Thursday, June 3, 2010

Kinda Sushi, Kinda Kimbap, but Definitely Rice in Seaweed

Ok, finals are over, summer is here, and a large number of my friends have started getting on my case about updating (thank you friends!). How is everyone's summer so far?

Let's get started! I've had the grocery store variety of sushi and I found it delicious. Rice, cucumbers, carrots, and avocado all wrapped up in strips of seaweed. However, it wasn't until my wonderful hosts in San Francisco introduced me to real sushi that I understood just how complicated sushi and its culture are. While I'm learning more about all things sushi (for starters try The Nibble's Sushi Glossary), at heart I am still in love with those veggies.

Which is why this version is probably more aptly called kimbap. Kimbap is a Korean version of sushi which normally is filled with vegetables such as cucumber, carrot, spinach, and pickled radish. Often it will also have skirt steak called bulgogi and/or strips of egg.

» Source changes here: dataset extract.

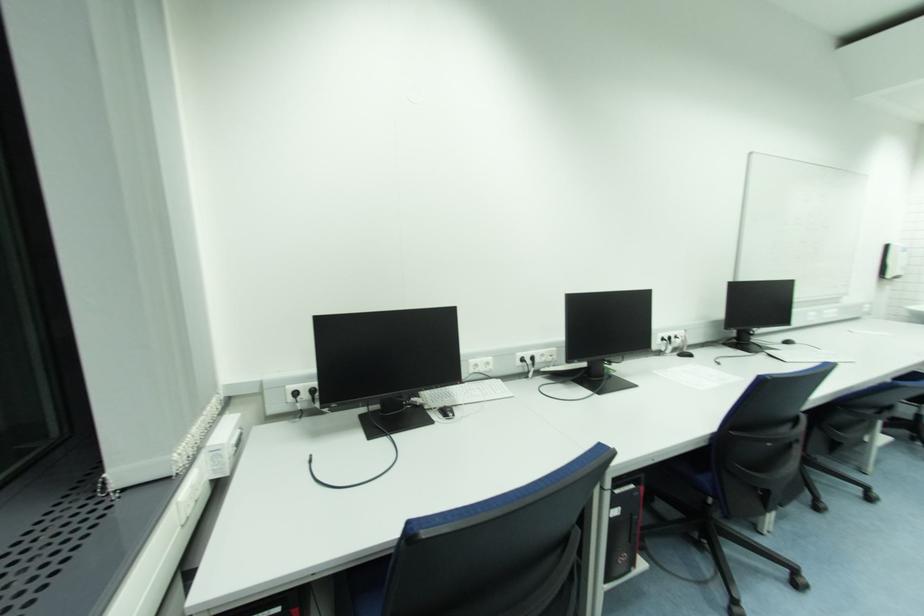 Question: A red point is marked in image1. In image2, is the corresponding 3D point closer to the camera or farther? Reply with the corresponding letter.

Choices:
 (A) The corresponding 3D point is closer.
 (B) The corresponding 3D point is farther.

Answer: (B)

For this recipe you will need:

~ Rice
~ Sushi nori or other seaweed (sometimes it's hard to figure out which seaweeds work, especially taste-wise, for sushi, my hint is to see if the back of the seaweed bag has a sushi recipe. Those which do, usually work pretty well.)
~ Vegetables of choice; for this I used carrots and cucumbers
~ Protein of choice; I used egg
~ Sesame oil and/or rice vinegar
~ Soy sauce and wasabi paste

To cook the rice The trick with sushi rice is that it needs to be sticky without being mushy. In the microwave this is a bit hard to get down pat. However, try starting out with about a cup of rice in a microwavable bowl, add enough water so that there is a about 3/4 inch on top. Microwave on high for 2 more minutes, stir and let the water and rice settle. Repeat this process until the rice is tender, and all of water is absorbed. Add a little LITTLE bit of your sesame oil and/or rice vinegar to the rice and mix it in. Put everything to the side and let it cool.

To cut the vegetables The key is long and thin. Japanese food especially is very delicate, so the thinner the vegetable slices the better.

To cook the egg Stir up an egg until the white is mostly broken. Then microwave it in the handy dandy microwave bowl for 1 minute on high. Take out the egg and slice it up into strips.

To assemble You can spread a thin, thin layer of wasabi on the seaweed sheet before adding the rice. Take enough to spread about 1/4 inch of rice on half of the sheet. Spread it out (I use my hands) on half the sheet. Lay out the vegetables and strips of protein along the rice and tightly roll it up until the circle is just complete. Tear off the remaining seaweed leaving about a centimeter of seaweed. Take a bowl of water, dip your finger in it and spread it along the centimeter, then lightly press it on to the roll. If your seaweed tears, don't panic, merely finish rolling it up and then add another seaweed sheet, pressing it lightly to the original roll.

Use a sharp knife to cut the sushi, cleaning the knife on the side of your cutting board after each cut.

Voila! Eat with wasabi and soy sauce or kimchi.